Bi-encoder (retrieval): Cross-encoder (reranking):
Query → Encoder → Vec Query ─┐
├→ Model → Score
Doc → Encoder → Vec Doc ─┘
Score = cosine(vec_q, vec_d) Score = cross_attention(query, doc)
Cross-Encoder Reranking with sentence-transformers
uv add sentence-transformers
from sentence_transformers import CrossEncoder
import numpy as np
# Load a cross-encoder model
model = CrossEncoder("cross-encoder/ms-marco-MiniLM-L-6-v2")
# Documents retrieved by first-pass search
query = "How does Docker networking work?"
retrieved_docs = [
"Docker Compose orchestrates multiple containers for local development.",
"Docker networking allows containers to communicate with each other and the host.",
"The Docker daemon manages container lifecycle and image building.",
"Bridge networks are the default networking mode in Docker.",
"FastAPI builds REST APIs with automatic documentation.",
"Docker overlay networks enable communication across multiple hosts.",
]
# Score each query-document pair
pairs = [[query, doc] for doc in retrieved_docs]
scores = model.predict(pairs)
# Rerank by score
ranked = sorted(zip(retrieved_docs, scores), key=lambda x: x[1], reverse=True)
print("Reranked results:")
for doc, score in ranked:
print(f" [{score:.3f}] {doc}")
Rerank when:
- Your first-pass retrieval returns 20-100 candidates
- Precision at the top K (K=3-5) matters for your application
- Your users complain about irrelevant results
Skip reranking when:
- You retrieve only 3-5 candidates (the overhead isn't worth it)
- Latency requirements are strict (cross-encoders add 50-200ms)
- First-pass retrieval is already highly accurate
Cohere Rerank API
Cohere Rerank is a hosted reranking service that is easy to integrate:
uv add cohere
import cohere
co = cohere.ClientV2(api_key="your-cohere-api-key")
query = "How does Docker networking work?"
documents = [
"Docker Compose orchestrates multiple containers for local development.",
"Docker networking allows containers to communicate with each other and the host.",
"The Docker daemon manages container lifecycle and image building.",
"Bridge networks are the default networking mode in Docker.",
"Docker overlay networks enable communication across multiple hosts.",
]
response = co.v2.rerank(
model="rerank-v3.5",
query=query,
documents=documents,
top_n=3,
)
print("Top 3 reranked results:")
for result in response.results:
print(f" [score={result.relevance_score:.3f}] {documents[result.index]}")

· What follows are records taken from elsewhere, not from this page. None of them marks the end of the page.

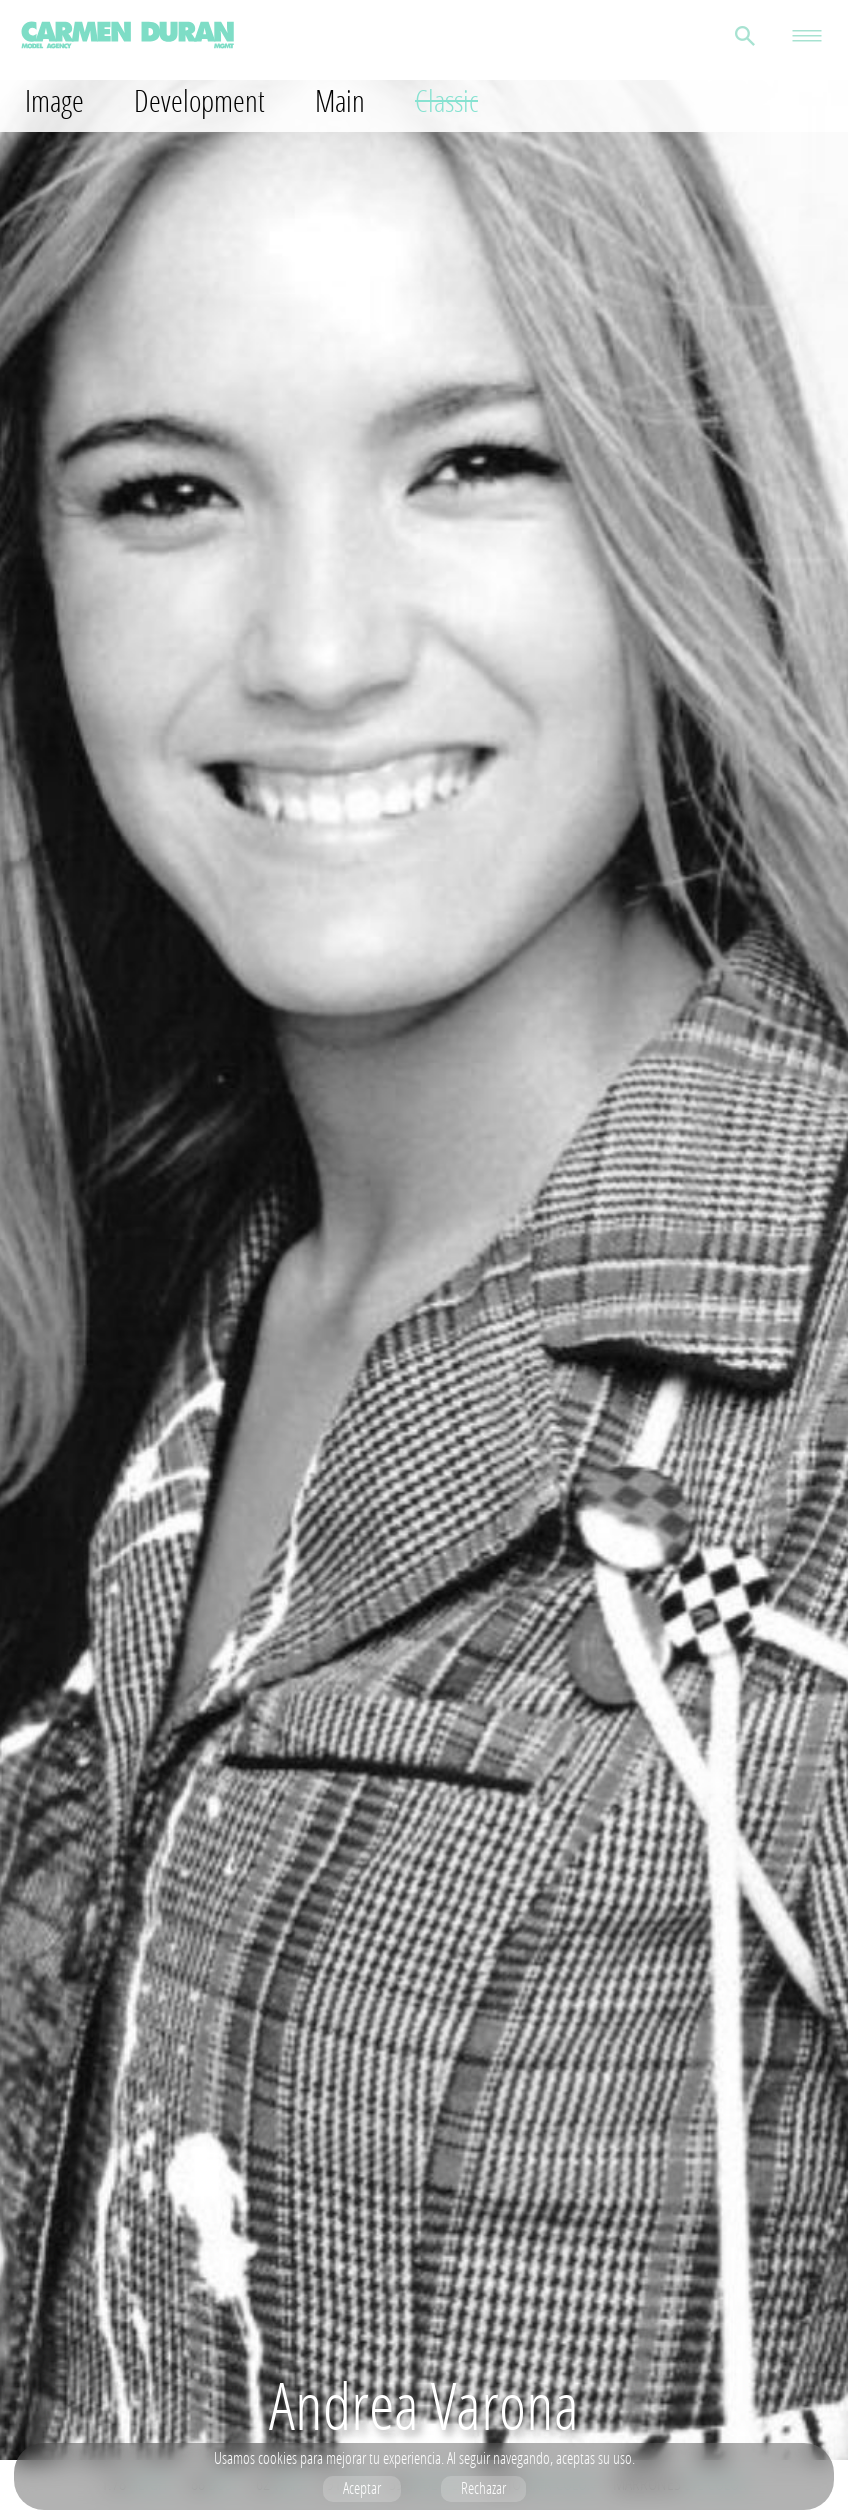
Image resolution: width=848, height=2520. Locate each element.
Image (54, 100)
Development (199, 100)
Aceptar (362, 2488)
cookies (277, 2458)
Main (340, 100)
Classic (446, 100)
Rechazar (483, 2488)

Full RAG Pipeline with Reranking
from openai import OpenAI
import cohere
openai_client = OpenAI()
cohere_client = cohere.ClientV2(api_key="your-cohere-api-key")
def rag_with_reranking(query: str, collection, top_k: int = 3) -> str:
"""Full RAG pipeline: retrieve → rerank → generate."""

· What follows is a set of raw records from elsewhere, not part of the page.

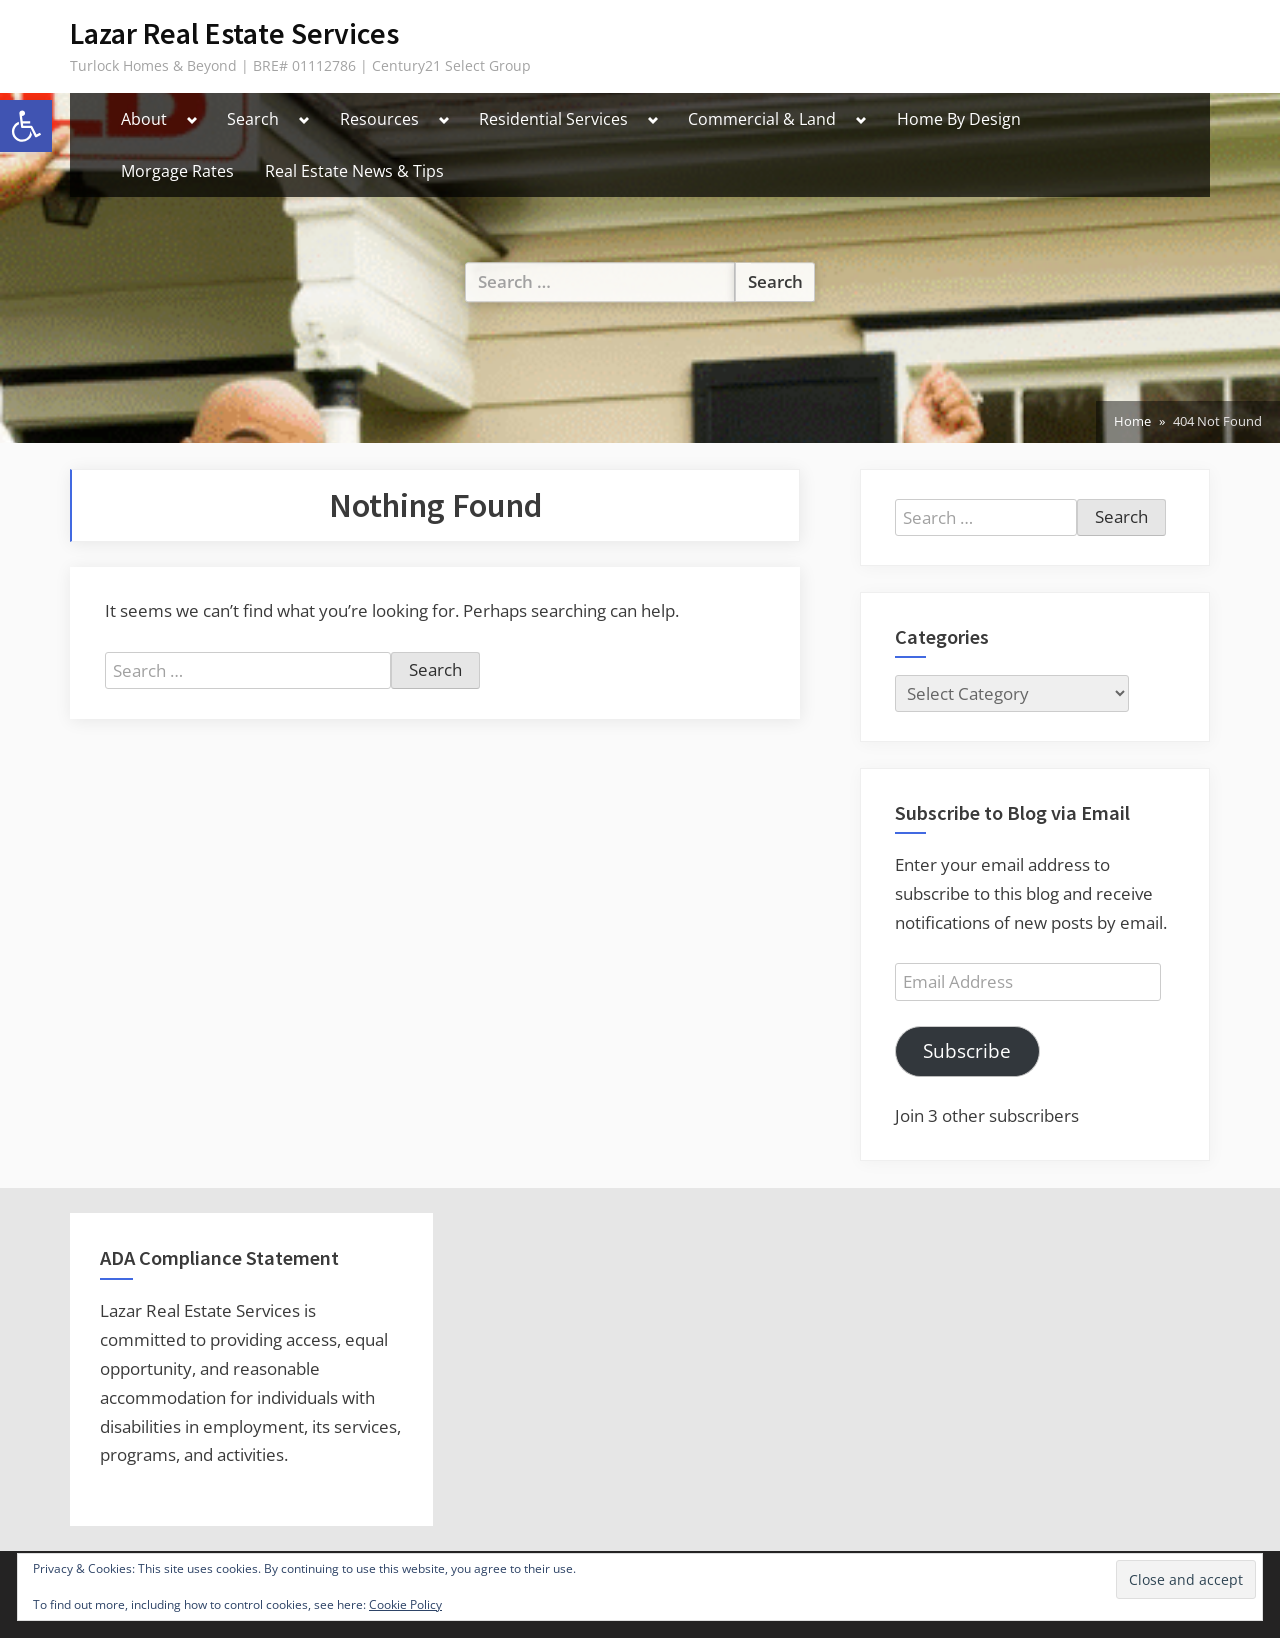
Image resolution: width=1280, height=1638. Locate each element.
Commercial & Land (762, 119)
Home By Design (959, 119)
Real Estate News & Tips (354, 171)
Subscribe (967, 1051)
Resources (379, 119)
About (144, 119)
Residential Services (553, 119)
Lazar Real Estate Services (234, 33)
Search (253, 119)
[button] (26, 126)
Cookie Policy (405, 1604)
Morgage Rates (177, 171)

# Step 1: First-pass retrieval (get more candidates than needed)
results = collection.query(
query_texts=[query],
n_results=20, # Retrieve 20, will rerank to top 3
)
candidates = results["documents"][0]
# Step 2: Rerank
rerank_response = cohere_client.v2.rerank(
model="rerank-v3.5",
query=query,
documents=candidates,
top_n=top_k,
)
# Get top reranked documents
top_docs = [candidates[r.index] for r in rerank_response.results]
# Step 3: Generate answer with reranked context
context = "\n\n".join(top_docs)
response = openai_client.chat.completions.create(
model="gpt-4o-mini",
messages=[
{
"role": "system",
"content": "Answer the question based on the provided context. "
"If the context doesn't contain the answer, say so."
},
{
"role": "user",
"content": f"Context:\n{context}\n\nQuestion: {query}"
}
]
)
return response.choices[0].message.content
# Usage
answer = rag_with_reranking("How does Docker networking work?", collection)
print(answer)
Reranker Model Comparison
| Model | Type | Speed | Quality | Cost |
|---|---|---|---|---|
| ms-marco-MiniLM-L-6-v2 | Local cross-encoder | Fast | Good | Free |
| ms-marco-electra-base | Local cross-encoder | Medium | Better | Free |
| Cohere rerank-v3.5 | API | Fast | Best | $0.002/query |
| BGE-reranker-large | Local cross-encoder | Slow | Very Good | Free |
In a RAG pipeline, allocate your latency budget:
- Retrieval: 50-100ms
- Reranking: 50-200ms
- LLM generation: 500-2000ms
Reranking typically adds 10-20% to total latency but can improve answer quality by 15-30%.